Wednesday, July 29, 2020

The Unalienable Right to Spread Germs

Yep, folks, it’s right there in the Declaration of Independence. One of the unalienable rights of Americans is the right to spread your germs to other people. At least, this seems to be the view of American conservatives today, such as Oklahoma governor Kevin Stitt who said, “We believe in freedoms.” He said this even while, himself, wearing a mask. While this article is a couple of weeks old, the situation has not changed.

This is hardly surprising. Americans resisted the practice of variolation, which was an early form of vaccination against smallpox. Britain borrowed the idea from Asia in the 18th century. British troops got variolated, but George Washington maintained that we are Americans and we reject British medical advances. As explained in the book PoxAmericana, Washington finally had to reverse course on this policy, and adopt variolation. But modern conservatives would have continued to reject it.

What this means is that if you are someone who lives in a way that puts you at risk of getting coronavirus, and you are symptomless, or you believe yourself to be symptomless, you can walk right up to me and cough in my face. I will be wearing a mask, but the mask does not completely prevent me from getting the virus. It is more useful in preventing me from spreading it. Being in a high-risk group (diabetics over 60), I could die from the same viral load that would not kill you. But you have the right to do this! It’s right there in the Declaration. Or so many seem to think.

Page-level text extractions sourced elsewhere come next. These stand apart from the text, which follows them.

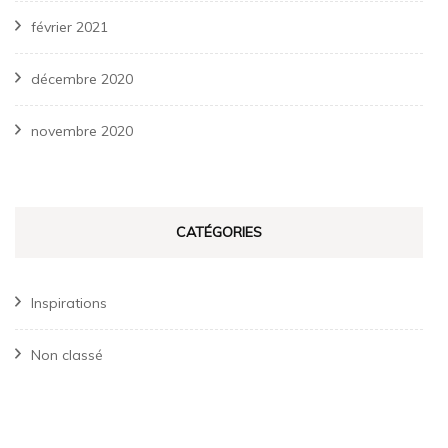
février 2021
décembre 2020
novembre 2020
CATÉGORIES
Inspirations
Non classé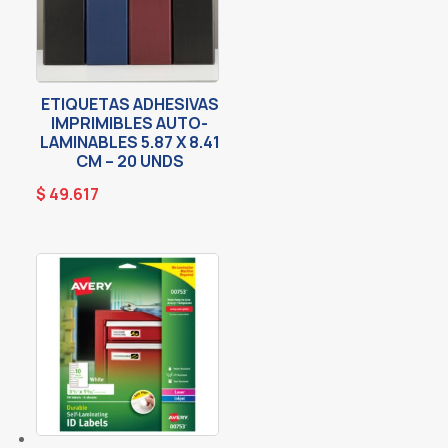
ETIQUETAS ADHESIVAS
IMPRIMIBLES AUTO-
LAMINABLES 5.87 X 8.41
CM – 20 UNDS
$
49.617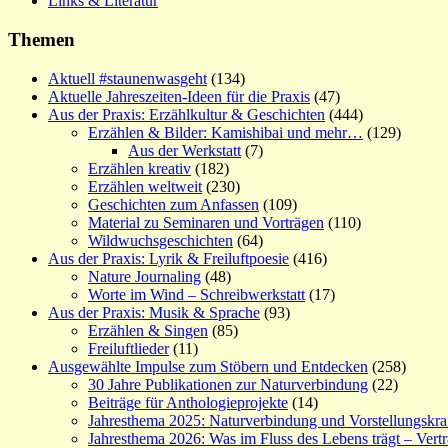
Links & Literatur
Themen
Aktuell #staunenwasgeht
(134)
Aktuelle Jahreszeiten-Ideen für die Praxis
(47)
Aus der Praxis: Erzählkultur & Geschichten
(444)
Erzählen & Bilder: Kamishibai und mehr…
(129)
Aus der Werkstatt
(7)
Erzählen kreativ
(182)
Erzählen weltweit
(230)
Geschichten zum Anfassen
(109)
Material zu Seminaren und Vorträgen
(110)
Wildwuchsgeschichten
(64)
Aus der Praxis: Lyrik & Freiluftpoesie
(416)
Nature Journaling
(48)
Worte im Wind – Schreibwerkstatt
(17)
Aus der Praxis: Musik & Sprache
(93)
Erzählen & Singen
(85)
Freiluftlieder
(11)
Ausgewählte Impulse zum Stöbern und Entdecken
(258)
30 Jahre Publikationen zur Naturverbindung
(22)
Beiträge für Anthologieprojekte
(14)
Jahresthema 2025: Naturverbindung und Vorstellungskra
Jahresthema 2026: Was im Fluss des Lebens trägt – Vert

This should not be surprising. Many Americans already believe in the right to carry loaded firearms which they can use against other people the moment they feel threatened, especially if the “threat” has darker skin. If they have the right to project bullets, why not viruses as well?

Wednesday, July 15, 2020

Why Fundamentalists Must Believe the Coronavirus Pandemic is a Hoax

I have posted a video that describes the ideas below.

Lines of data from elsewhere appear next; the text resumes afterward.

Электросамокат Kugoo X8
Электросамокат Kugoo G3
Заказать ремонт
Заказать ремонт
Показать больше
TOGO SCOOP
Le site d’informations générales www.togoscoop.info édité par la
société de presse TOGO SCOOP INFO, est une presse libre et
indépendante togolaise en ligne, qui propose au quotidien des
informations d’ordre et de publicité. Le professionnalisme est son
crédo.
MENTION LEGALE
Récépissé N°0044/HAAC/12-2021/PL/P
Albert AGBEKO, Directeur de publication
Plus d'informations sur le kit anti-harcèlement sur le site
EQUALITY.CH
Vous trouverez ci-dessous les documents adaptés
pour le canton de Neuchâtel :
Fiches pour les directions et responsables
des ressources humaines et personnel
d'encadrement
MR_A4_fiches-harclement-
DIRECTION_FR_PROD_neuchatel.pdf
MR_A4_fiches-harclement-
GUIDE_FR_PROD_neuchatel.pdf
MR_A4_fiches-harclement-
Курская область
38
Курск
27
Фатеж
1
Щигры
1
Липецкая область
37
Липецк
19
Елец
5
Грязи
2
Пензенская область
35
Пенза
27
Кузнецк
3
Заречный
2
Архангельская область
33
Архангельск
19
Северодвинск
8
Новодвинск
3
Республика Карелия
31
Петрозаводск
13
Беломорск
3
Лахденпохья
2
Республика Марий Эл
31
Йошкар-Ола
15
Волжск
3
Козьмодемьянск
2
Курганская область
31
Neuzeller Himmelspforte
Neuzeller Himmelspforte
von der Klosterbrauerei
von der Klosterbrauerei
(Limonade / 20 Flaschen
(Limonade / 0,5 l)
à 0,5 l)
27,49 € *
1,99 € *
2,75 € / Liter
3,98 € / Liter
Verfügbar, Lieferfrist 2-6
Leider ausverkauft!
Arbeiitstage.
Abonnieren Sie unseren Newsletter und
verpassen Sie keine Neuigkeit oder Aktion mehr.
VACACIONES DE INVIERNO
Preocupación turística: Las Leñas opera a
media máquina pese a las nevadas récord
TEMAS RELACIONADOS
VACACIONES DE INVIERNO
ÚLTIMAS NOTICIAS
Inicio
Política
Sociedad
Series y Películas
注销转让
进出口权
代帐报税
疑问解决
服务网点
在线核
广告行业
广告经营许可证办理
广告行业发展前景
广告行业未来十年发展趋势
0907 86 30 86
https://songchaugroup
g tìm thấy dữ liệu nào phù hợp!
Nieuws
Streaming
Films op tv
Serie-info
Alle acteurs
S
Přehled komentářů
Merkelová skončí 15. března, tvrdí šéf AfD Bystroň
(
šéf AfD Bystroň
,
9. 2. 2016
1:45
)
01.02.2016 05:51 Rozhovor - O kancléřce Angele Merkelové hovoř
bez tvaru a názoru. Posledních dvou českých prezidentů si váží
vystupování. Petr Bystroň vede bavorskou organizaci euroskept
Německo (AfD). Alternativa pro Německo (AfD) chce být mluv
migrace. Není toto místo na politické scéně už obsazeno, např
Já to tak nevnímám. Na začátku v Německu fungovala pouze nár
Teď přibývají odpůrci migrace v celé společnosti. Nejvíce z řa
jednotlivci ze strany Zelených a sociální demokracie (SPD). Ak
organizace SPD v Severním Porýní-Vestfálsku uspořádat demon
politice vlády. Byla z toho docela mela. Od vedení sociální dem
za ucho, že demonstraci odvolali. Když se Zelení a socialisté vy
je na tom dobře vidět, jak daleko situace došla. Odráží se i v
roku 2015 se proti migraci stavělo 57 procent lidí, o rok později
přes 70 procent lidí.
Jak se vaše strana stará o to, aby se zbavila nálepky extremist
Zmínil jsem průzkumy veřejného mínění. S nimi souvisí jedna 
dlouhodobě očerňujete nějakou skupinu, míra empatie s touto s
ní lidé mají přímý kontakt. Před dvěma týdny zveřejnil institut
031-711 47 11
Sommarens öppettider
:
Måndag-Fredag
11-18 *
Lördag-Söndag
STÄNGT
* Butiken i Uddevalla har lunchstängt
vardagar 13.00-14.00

Thousands, if not a million or more, fundamentalist Christians in the United States believe that the coronavirus pandemic is a hoax that has been started by Democrats to make Donald Trump look bad. Part of this is because white evangelicals have, as the title of a recent book indicates, chosen to “worship at the altar of Donald Trump.” In some cases, fundamentalist belief that there is no coronavirus pandemic has led them to acts of aggression, as certain recent viral videos have shown.

But there is another reason that fundamentalists MUST reject the fact that the coronavirus pandemic is caused by a virus. And that is because the Bible says so. I first pointed this out in a blog entry in 2012.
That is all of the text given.